В моем сердце пустота. Мертвая телефонная трубка покоится у меня в руке, а я сижу на кровати и смотрю в пустоту. Бесконечно долго. Я не знаю, что делать, в голове не осталось ни одной мысли. Звонок в дверь выводит меня из оцепенения. Мама в ночной рубашке тихо входит в мою комнату. В монастыре Боднатха меня ждет Чоклинг Ринпоче, другой сын наставника; с ним я поеду в Наги Гомпа. Через двадцать минут я сижу в джипе; монах везет нас к учителю. Все молчат. Я вспоминаю о своей последней встрече с Тулку Ургьен Ринпоче. Он сидел на кровати и выглядел более бодро, чем обычно, ему даже удалось поесть. Спросил, когда я закончу шапочку, которую обещала ему связать. Мы тогда смеялись, а я подумала, что он победил болезнь. Что он обязательно выздоровеет.

Через два часа я вхожу в его комнату, кланяюсь по старинному обычаю и смотрю на учителя: он сидит в той самой позе, в которой я его заставала тысячи раз: ноги скрещены, руки на коленях, ладони повернуты к небу, глаза прикрыты. Я приближаюсь к нему и едва уловимо наклоняю голову — мы всегда так приветствовали друг друга. Но на этот раз он не ответит на мой молчаливый привет, не прикоснется лом к моему лбу. Он ушел. Умер в шестьдесят шесть лет, тринадцатого февраля 1996 года. Но моя ладонь по старой привычке, почти инстинктивно, ложится на его руку. Она теплая! Учитель не умер, они ошиблись. Меня окатывает волна ярости, порожденная безумной надеждой. Они солгали мне: учитель жив! Я поворачиваюсь к Чоклингу Ринпоче — тот смотрит на меня со сдержанной нежностью.

— Да, я знаю, Чоинг… Это thukdam: он все еще медитирует. Тише…

Тибетские буддисты считают, что великие учителя способны поддерживать жизнь в умершем теле при помощи силы духа. Их легкие могут перестать наполняться кислородом, а сердце — биться, но благодаря внутренней энергии тело продолжает жить. Для меня это все слишком странно и неожиданно. Я бросаю взгляд на монахов, сидящих в углу, — они без стеснения плачут. Но почему, ведь учитель не умер? Я ничего не понимаю, не знаю, что делать, как себя вести, голова гудит, будто ее зажали в тиски, которые с каждым мгновением сжимаются все сильнее. Наверное, я должна чувствовать боль? По моим щекам медленно текут слезы, но это скорее выплескиваются переполняющие меня эмоции, чем горе. Я по-прежнему ничего не чувствую… хотя нет, меня не оставляет ощущение, что я зависла в каком-то безвоздушном пространстве и никак не могу оттуда выбраться. Я встаю и выхожу из комнаты, дверь оставляю открытой. Солнце уже встало, но на улице достаточно свежо. Время будто растягивается, воздух сегодня особенно чист. Я больше ни о чем не думаю.

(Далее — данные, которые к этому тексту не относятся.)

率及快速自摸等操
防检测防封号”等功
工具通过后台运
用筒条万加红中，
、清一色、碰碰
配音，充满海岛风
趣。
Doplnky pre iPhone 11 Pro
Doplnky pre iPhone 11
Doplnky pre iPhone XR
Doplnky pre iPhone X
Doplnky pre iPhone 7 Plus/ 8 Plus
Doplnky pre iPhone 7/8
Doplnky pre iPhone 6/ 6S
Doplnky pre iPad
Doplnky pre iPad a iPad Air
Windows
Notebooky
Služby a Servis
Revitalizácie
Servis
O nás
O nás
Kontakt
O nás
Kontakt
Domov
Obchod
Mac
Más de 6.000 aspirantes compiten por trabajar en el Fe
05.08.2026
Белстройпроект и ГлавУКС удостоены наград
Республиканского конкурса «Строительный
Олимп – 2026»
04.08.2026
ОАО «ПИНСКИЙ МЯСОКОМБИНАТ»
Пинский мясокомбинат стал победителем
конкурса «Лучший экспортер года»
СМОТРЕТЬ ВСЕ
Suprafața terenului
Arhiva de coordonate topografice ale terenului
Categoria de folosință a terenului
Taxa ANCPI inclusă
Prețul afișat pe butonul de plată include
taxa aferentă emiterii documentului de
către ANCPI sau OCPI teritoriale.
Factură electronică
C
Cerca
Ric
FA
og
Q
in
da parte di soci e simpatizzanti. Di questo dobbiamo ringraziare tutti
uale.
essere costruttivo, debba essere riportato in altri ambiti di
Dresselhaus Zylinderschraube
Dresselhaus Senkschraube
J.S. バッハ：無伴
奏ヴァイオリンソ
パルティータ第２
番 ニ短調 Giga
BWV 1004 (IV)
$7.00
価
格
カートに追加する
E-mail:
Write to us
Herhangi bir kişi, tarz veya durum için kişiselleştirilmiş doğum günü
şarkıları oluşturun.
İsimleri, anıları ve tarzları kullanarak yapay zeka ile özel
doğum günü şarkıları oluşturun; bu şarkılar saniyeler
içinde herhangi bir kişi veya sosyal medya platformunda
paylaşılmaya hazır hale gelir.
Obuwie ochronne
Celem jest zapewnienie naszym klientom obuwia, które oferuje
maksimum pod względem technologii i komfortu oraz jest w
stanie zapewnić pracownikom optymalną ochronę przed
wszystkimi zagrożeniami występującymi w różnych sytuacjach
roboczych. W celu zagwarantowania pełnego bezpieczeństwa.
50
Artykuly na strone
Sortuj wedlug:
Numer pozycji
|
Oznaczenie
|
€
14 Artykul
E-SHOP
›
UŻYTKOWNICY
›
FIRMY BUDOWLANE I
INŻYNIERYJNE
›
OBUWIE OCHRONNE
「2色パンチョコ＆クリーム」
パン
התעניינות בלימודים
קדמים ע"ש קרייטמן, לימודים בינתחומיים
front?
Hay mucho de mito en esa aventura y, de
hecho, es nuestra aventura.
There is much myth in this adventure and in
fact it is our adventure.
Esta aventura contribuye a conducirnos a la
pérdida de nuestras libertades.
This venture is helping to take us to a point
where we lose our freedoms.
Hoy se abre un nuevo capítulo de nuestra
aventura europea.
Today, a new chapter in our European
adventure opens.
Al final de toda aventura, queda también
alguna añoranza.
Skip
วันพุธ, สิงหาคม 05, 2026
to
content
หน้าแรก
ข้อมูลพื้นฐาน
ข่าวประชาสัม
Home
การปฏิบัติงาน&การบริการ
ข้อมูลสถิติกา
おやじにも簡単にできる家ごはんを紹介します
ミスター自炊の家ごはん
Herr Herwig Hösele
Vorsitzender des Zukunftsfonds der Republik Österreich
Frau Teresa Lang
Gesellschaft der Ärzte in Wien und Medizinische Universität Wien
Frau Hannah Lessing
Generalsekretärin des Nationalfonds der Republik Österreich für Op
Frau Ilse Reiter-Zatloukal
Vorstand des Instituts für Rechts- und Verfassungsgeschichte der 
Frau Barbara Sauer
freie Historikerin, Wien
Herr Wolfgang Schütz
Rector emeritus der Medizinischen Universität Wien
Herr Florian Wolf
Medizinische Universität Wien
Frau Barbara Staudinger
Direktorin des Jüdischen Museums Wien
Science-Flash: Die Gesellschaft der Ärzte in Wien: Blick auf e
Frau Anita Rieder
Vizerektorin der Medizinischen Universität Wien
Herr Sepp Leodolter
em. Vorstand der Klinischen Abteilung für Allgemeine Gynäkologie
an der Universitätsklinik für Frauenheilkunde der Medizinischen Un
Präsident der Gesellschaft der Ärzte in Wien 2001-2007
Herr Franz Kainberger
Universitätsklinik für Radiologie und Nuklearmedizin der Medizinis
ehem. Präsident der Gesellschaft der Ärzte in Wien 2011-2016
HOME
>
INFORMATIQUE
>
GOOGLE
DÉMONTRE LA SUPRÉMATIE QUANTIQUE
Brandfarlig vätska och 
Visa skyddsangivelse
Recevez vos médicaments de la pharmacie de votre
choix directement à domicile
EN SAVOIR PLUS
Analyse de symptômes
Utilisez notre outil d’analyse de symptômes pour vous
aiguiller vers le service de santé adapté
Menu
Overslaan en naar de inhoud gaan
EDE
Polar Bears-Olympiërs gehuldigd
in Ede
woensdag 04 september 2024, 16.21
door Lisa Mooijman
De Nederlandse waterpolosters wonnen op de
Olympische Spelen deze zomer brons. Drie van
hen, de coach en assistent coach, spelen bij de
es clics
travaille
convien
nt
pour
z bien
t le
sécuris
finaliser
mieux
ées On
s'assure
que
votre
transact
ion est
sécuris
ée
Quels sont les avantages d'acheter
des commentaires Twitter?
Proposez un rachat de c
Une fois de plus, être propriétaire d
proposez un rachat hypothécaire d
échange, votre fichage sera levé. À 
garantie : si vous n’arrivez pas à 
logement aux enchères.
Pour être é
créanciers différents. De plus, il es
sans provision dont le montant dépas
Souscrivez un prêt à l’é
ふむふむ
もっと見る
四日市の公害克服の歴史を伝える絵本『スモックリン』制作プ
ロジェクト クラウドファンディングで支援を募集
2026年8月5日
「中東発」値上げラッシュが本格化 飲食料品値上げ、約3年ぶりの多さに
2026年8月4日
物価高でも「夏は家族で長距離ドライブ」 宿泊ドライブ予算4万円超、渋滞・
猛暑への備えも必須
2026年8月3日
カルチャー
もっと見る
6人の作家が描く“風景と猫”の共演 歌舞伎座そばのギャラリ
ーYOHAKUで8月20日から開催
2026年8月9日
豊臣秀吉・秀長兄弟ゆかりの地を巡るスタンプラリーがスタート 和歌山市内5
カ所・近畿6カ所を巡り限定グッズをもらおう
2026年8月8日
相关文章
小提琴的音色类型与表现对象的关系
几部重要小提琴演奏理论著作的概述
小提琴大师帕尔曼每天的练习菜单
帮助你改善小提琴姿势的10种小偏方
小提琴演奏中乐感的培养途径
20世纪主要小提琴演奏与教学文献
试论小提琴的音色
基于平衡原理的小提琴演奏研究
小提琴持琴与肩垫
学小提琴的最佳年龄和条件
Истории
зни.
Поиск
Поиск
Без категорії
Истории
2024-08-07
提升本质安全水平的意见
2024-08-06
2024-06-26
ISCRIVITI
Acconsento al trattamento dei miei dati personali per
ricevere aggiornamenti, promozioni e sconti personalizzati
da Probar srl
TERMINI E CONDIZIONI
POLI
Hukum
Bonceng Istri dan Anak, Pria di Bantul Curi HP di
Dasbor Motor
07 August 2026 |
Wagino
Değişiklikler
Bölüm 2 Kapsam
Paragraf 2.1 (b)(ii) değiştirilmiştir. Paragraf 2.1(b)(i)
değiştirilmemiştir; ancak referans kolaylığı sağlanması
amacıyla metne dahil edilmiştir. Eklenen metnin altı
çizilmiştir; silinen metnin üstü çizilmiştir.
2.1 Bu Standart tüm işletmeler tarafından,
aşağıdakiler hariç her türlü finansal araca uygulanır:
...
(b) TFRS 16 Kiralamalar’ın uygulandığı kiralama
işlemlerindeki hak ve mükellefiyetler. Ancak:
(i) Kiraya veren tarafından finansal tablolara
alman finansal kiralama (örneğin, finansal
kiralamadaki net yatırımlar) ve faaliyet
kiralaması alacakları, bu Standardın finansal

То, что происходило в следующие часы, превратилось в моей памяти в череду обрывочных картин. Я помню все, но как бы со стороны, в целом. Невозможно отделить боль от возбуждения, тоску от усталости. Я уверена только в том, что по прошествии нескольких дней я очутилась в Катманду, на одной из улочек Боднатха. Тело учителя привезли в город, чтобы все буддисты смогли воздать ему последние почести, ведь до Наги Гомпа довольно трудно добраться. На всем пути следования похоронной процессии люди поют молитвы, жгут эфирные масла и сотни шарфов khata колышутся на ветру. Невозможно описать чувства людей. Погребальные церемонии, которые устраиваются для великих буддийских учителей, длятся сорок девять дней. Тело Тулку Ургьен Ринпоче поместили в стеклянную гробницу на территории Боднатха, чтобы люди могли в последний раз увидеть его перед кремацией. Они молча подходят к учителю и прощаются с ним. Здесь весь Боднатх. Кроме моих родителей. Я пытаюсь бороться с разочарованием, но у меня плохо получается. На горькую боль от потери учителя накладывается еще одно испытание. В то время, когда мне больше всего нужна поддержка родителей, они истязают меня своими обычными проблемами. Я ухожу в угол похоронной комнаты, пытаюсь собраться с мыслями — и тут непонятно откуда возникает десятилетний мальчик в монашеском одеянии и настойчиво тянет меня за рукав:

— Твой брат здесь, он хочет с тобой поговорить.

Я встаю и вижу брата: он плачет.

— Что случилось, почему ты пришел сюда один?

— Пойдем скорее, папа сошел с ума, он убьет маму!

— Да что произошло?

— Она пьет со вчерашнего дня, отец вышел из себя и принялся ее избивать. Пойдем, надо спасать маму!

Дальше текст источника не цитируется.